Q&A: Why physicians struggle to care for patients with disability
Timmy Broderick, STAT News, Jan. 16
A new paper in the Journal of General Internal Medicine looks into how physicians are trained to care for what it refers to as “the forgotten minority:” people with disabilities. The study’s author says people with disabilities experience disparities in access to health care, in quality of health care, and in the safety of their health care. “Despite knowing this for many years — for decades, in fact — there’s been very little movement to address these inequities in care,” said Carol Haywood, an assistant professor in medical social sciences at Northwestern University.
The growing inequality in life expectancy among Americans
Amy Maxmen, KFF Health News, Jan. 18
A new study shows that the disparity between the life expectancies of different populations in the U.S. has nearly doubled since 2000. The average life expectancy of many American Indians and Alaska Natives has been steadily shrinking. In the past decade, the same has been true for Black people in low-income counties in the southeastern U.S. Research shows that the conditions of people’s lives and their environments heavily influence why some populations are at higher risk than others. “As long as we have these really severe disparities, we’re going to have this very low life expectancy,” said Kathleen Harris, a sociologist at the University of North Carolina.

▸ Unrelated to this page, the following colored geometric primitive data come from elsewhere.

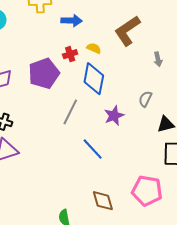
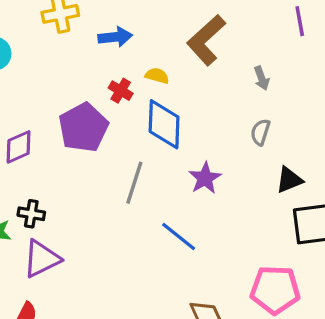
red cross: (70, 54) -> (121, 91), turned -32
gray semicircle: (145, 99) -> (260, 132), moved

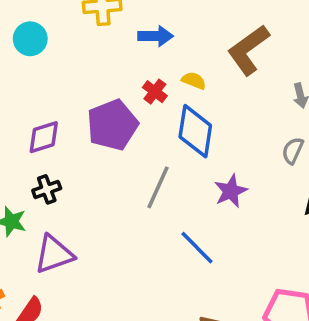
black cross: (31, 214) -> (47, 189), moved, turned -36

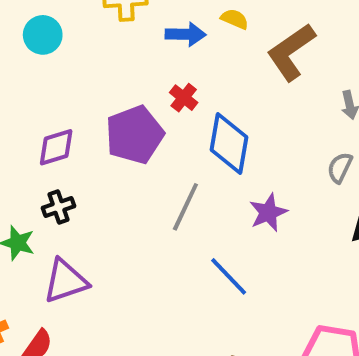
yellow semicircle: (194, 81) -> (235, 19), moved

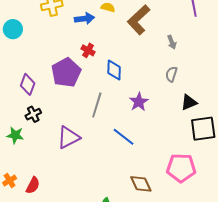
blue diamond: (229, 143) -> (114, 70), size x0.7
purple diamond: (56, 147) -> (28, 84), turned -45
purple triangle: (66, 281) -> (68, 137), moved

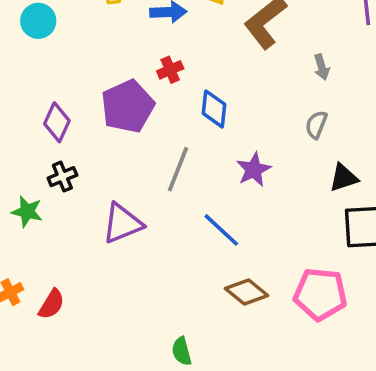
red cross: (88, 50) -> (170, 70), turned 32
brown diamond: (141, 184) -> (246, 292), moved, turned -30

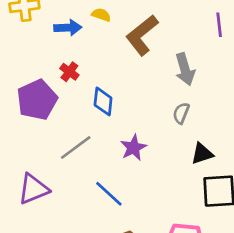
gray arrow: (322, 67) -> (185, 69), size x1.6
red cross: (170, 70) -> (69, 72), turned -30
gray line: (178, 169) -> (76, 148), turned 32

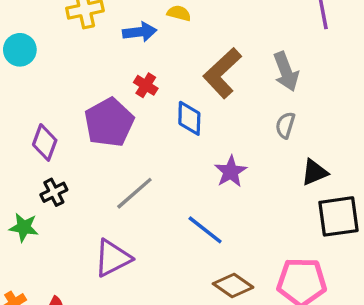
brown L-shape: (142, 35) -> (222, 73), moved
gray line: (76, 148) -> (134, 193), moved
purple triangle: (33, 189) -> (113, 258), moved

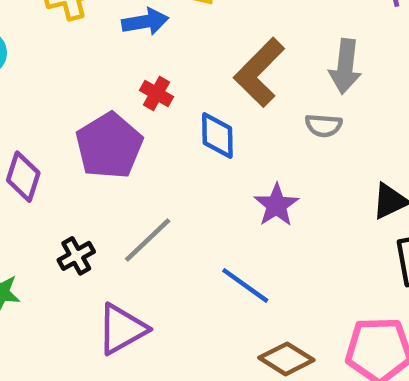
gray arrow: (286, 72) -> (345, 66), turned 30
gray semicircle: (285, 125) -> (324, 125), moved, turned -100
black cross: (54, 192) -> (76, 256), moved

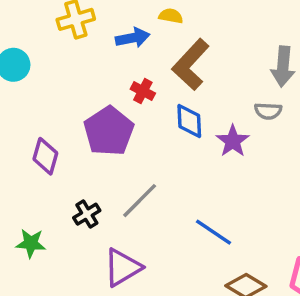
brown L-shape: (259, 72) -> (191, 65), moved
purple star: (276, 205) -> (233, 141), moved

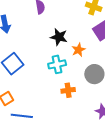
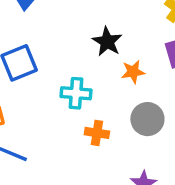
cyan cross: (57, 64) -> (76, 93), moved

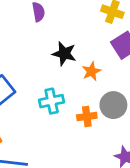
orange cross: (97, 133) -> (87, 117), moved

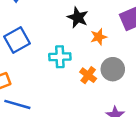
orange cross: (87, 117) -> (88, 75), turned 35

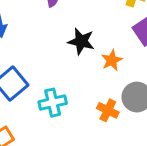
cyan cross: (60, 57) -> (53, 103), moved

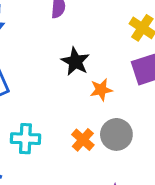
cyan cross: (53, 103) -> (25, 139), moved

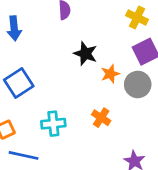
gray circle: (116, 134) -> (138, 84), moved

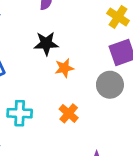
black star: (85, 54) -> (46, 43), moved, turned -30
orange star: (110, 74) -> (64, 68), moved

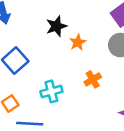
orange cross: (69, 113) -> (93, 79), turned 35

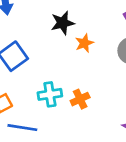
orange cross: (93, 79) -> (80, 99), moved

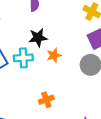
cyan cross: (50, 94) -> (23, 58), moved

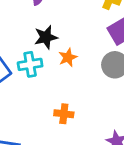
orange cross: (46, 100) -> (64, 114), turned 32

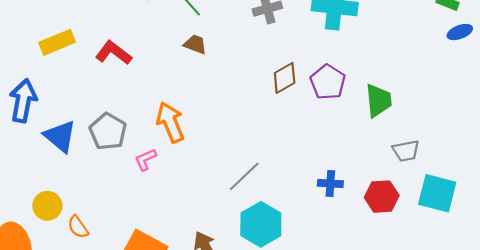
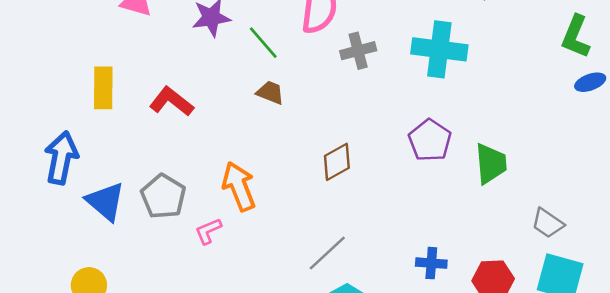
yellow rectangle: (57, 42) -> (103, 88), turned -68
brown diamond: (285, 78) -> (337, 162), moved
gray trapezoid: (406, 151) -> (548, 223), moved, turned 44

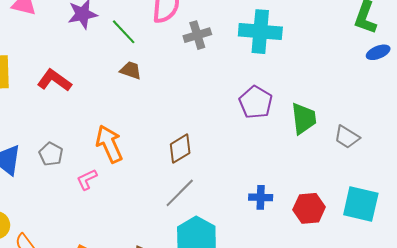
brown diamond: (337, 162) -> (180, 149), moved
gray pentagon: (163, 196) -> (51, 154), size x0.7
gray trapezoid: (548, 223) -> (347, 137), moved

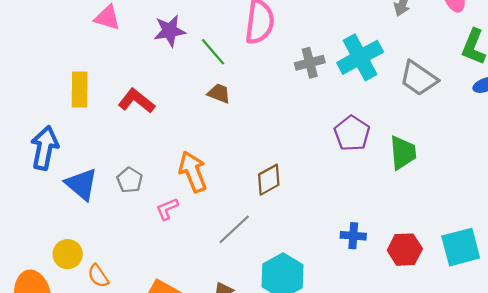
cyan cross: (260, 32) -> (360, 57), turned -36
gray cross: (197, 35) -> (310, 63), moved
gray trapezoid: (347, 137) -> (419, 78), moved, size x1.4
gray line: (180, 193) -> (234, 229), moved
cyan square: (361, 204) -> (461, 247), turned -30

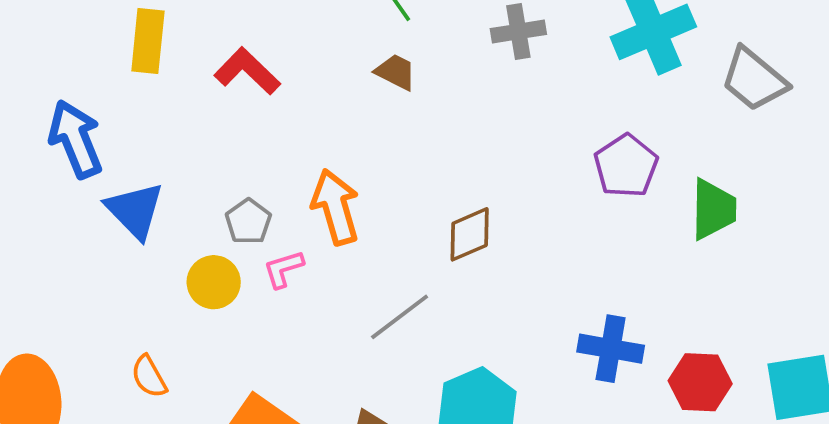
gray cross: (310, 63) -> (518, 31), moved
blue arrow: (45, 148) -> (75, 139), turned -39
gray pentagon: (130, 180) -> (248, 222), moved
blue cross: (353, 236) -> (611, 349), size x1.4
yellow circle: (68, 254) -> (214, 282), moved

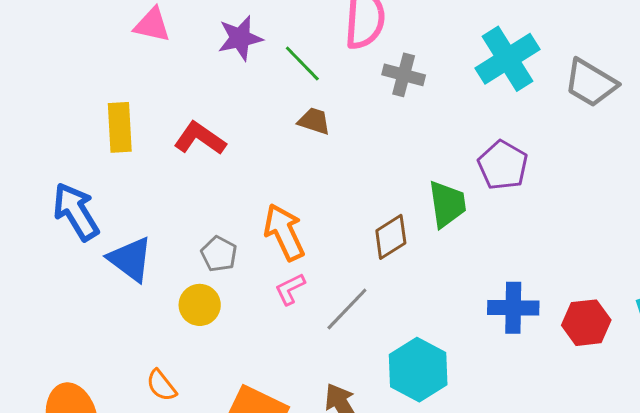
gray cross: (518, 31) -> (404, 75), turned 33
green trapezoid: (713, 209) -> (447, 204), moved
pink L-shape: (283, 269) -> (290, 289), moved

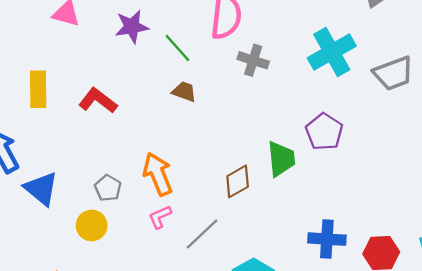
gray trapezoid: (591, 83) -> (393, 73), turned -54

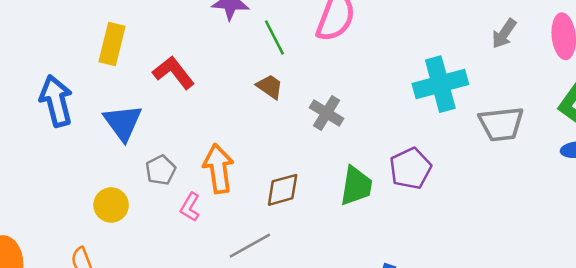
gray cross: (253, 60) -> (327, 113), moved
brown diamond: (238, 181) -> (283, 190), moved
blue triangle: (41, 189) -> (123, 123), moved
pink L-shape: (160, 217) -> (190, 207), moved, turned -50
yellow circle: (92, 225) -> (111, 205), moved

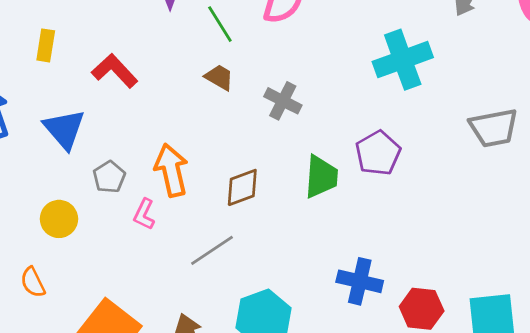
yellow rectangle: (112, 44) -> (46, 45), size x0.7
gray trapezoid: (501, 124) -> (494, 128), moved

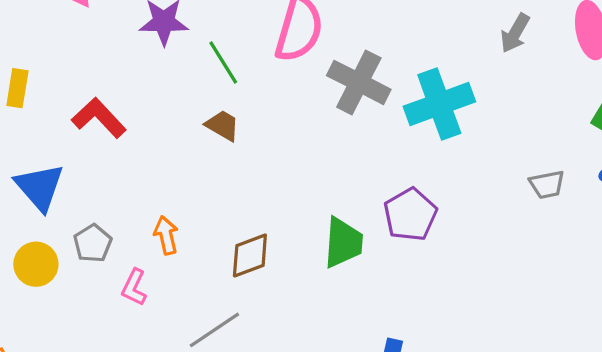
gray cross: (283, 101) -> (359, 82), moved, size x1.4
gray trapezoid: (494, 128) -> (547, 185), size x0.6
orange arrow: (171, 170) -> (166, 235), size x0.6
yellow circle: (59, 219) -> (36, 264), moved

This hospital improved moms’ health by focusing on more than medicine
Jenna Portnoy, The Washington Post, Jan. 21
A program called Safe Babies Safe Moms, offered at Washington D.C.’s MedStar Washington Hospital Center, offers dozens of services to mothers and infants that providers hope can improve Black maternal and infant health. A case study on the program found that it devoted as much attention to patients’ medical needs as their social needs, from nutritious food to safe housing, with promising results. Black patients in the program were less likely to have babies with very low or low birth weight or preterm births than Black or white patients who received prenatal care elsewhere.